After a major label deal-gone-bad threatened to choke off his career, Covid complications left him with a life-long medical condition and the Trump era sought to eviscerate the notion that America might still be that shining city on a hill, Dickenson would have been forgiven for retreating to his Nashville home to lick his wounds and maybe write a collection of introspective self-pity anthems. Instead, as he affirms on opening track “Buckle Under Pressure,” Dickenson has “come up swinging”. The hardships and infuriation of recent years have only added steel to the resolve of an artist already willing to do it the hard way, prepared to stand in the face of a music business that shows dwindling regard for the brand of artistry that first inspired him to pick up a guitar and sing for his life.
This album represents his most direct and uncompromising body of songwriting to date and Dickenson’s decision to occupy the producer’s chair has injected BIG TALK with a drive and coherence that compliments the muscle of its material. Furthermore, he has assembled a band of ferocious players to bring these songs to life with striking authenticity in a series of live sessions recorded to tape.
The album features the talents of Jano Rix (The Wood Brothers) on drums and keys, Ted Pecchio (Doyle Bramhall II, Tedeschi Trucks Band) on bass, JP Ruggieri on guitars and Claire Dickenson on backing vocals. Oliver Wood of The Wood Brothers makes a guest appearance, singing on the song “Home Again”, and Ethan Johns (Producer – Ray LaMontagne, Ryan Adams, Laura Marling, Kings of Leon) wrote the string arrangement for the closing torch song, “Goodnight”.
Together they create that unmistakable sound that only comes from the assembly of great players, in a room, having a blast. And what better way to flip the bird at those dark entities that inspired the album’s creation than to rage with such joy?
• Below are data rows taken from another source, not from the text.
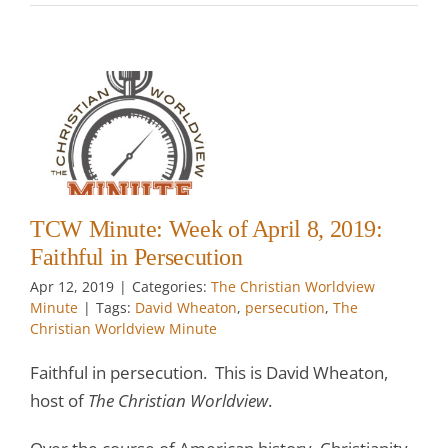
:
l
TCW Minute: Week of April 8, 2019:
Faithful in Persecution
Apr 12, 2019
|
Categories:
The Christian Worldview
Minute
|
Tags:
David Wheaton
,
persecution
,
The
Christian Worldview Minute
Faithful in persecution. This is David Wheaton,
host of
The Christian Worldview
.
If his previous works have ventured a foot onto the territory of rock and roll, BIG TALK plants a large flag. It’s classic like Petty, gritty like Waits. There are McCartney-esque melodies and the blues get thrown down with a certain Rolling Stones swagger, and yet Jarrod Dickenson has crafted a sound that is all his own. BIG TALK sounds for all the world like a man who has found his groove. Get the record, see a show, just don’t piss him off.
About Jarrod Dickenson…
Jarrod Dickenson is a guitarist, singer, songwriter and producer, originally from Waco, Texas, now based in Nashville. His two albums, The Lonesome Traveler and Ready The Horses, along with his EP, Under A Texas Sky have earned him critical acclaim and a devoted audience on both sides of the Atlantic. Not one to fear an exhausting tour schedule, Dickenson has entranced crowds all over Europe and the US and shared stages with such legendary artists as Bonnie Raitt, Don McLean, The Waterboys, Jools Holland and Jimmie Vaughan. He has performed at prestigious festivals such as Glastonbury and Cambridge Folk Festival. In addition to his origin as a Texan, his current status as a Tennessee resident, and the fact that he dropped enough rent over the years to deserve to call himself a New Yorker, Dickenson is also an adopted son of Belfast. It was in the Northern Irish city where he met wife and bandmate Claire Dickenson whose luscious, versatile vocal has become a central ingredient of his sound on stage and on record.
After a baptism of fire in the world of the major labels, Jarrod Dickenson now exists as a fiercely independent artist, a look that suits him well and allows his creativity to follow whatever path it damn well pleases. Nowhere is this attitude better encapsulated than in the bluesy rock and roll growl of his uncompromising new album BIG TALK, released worldwide February 3rd, 2023 via Hooked Records.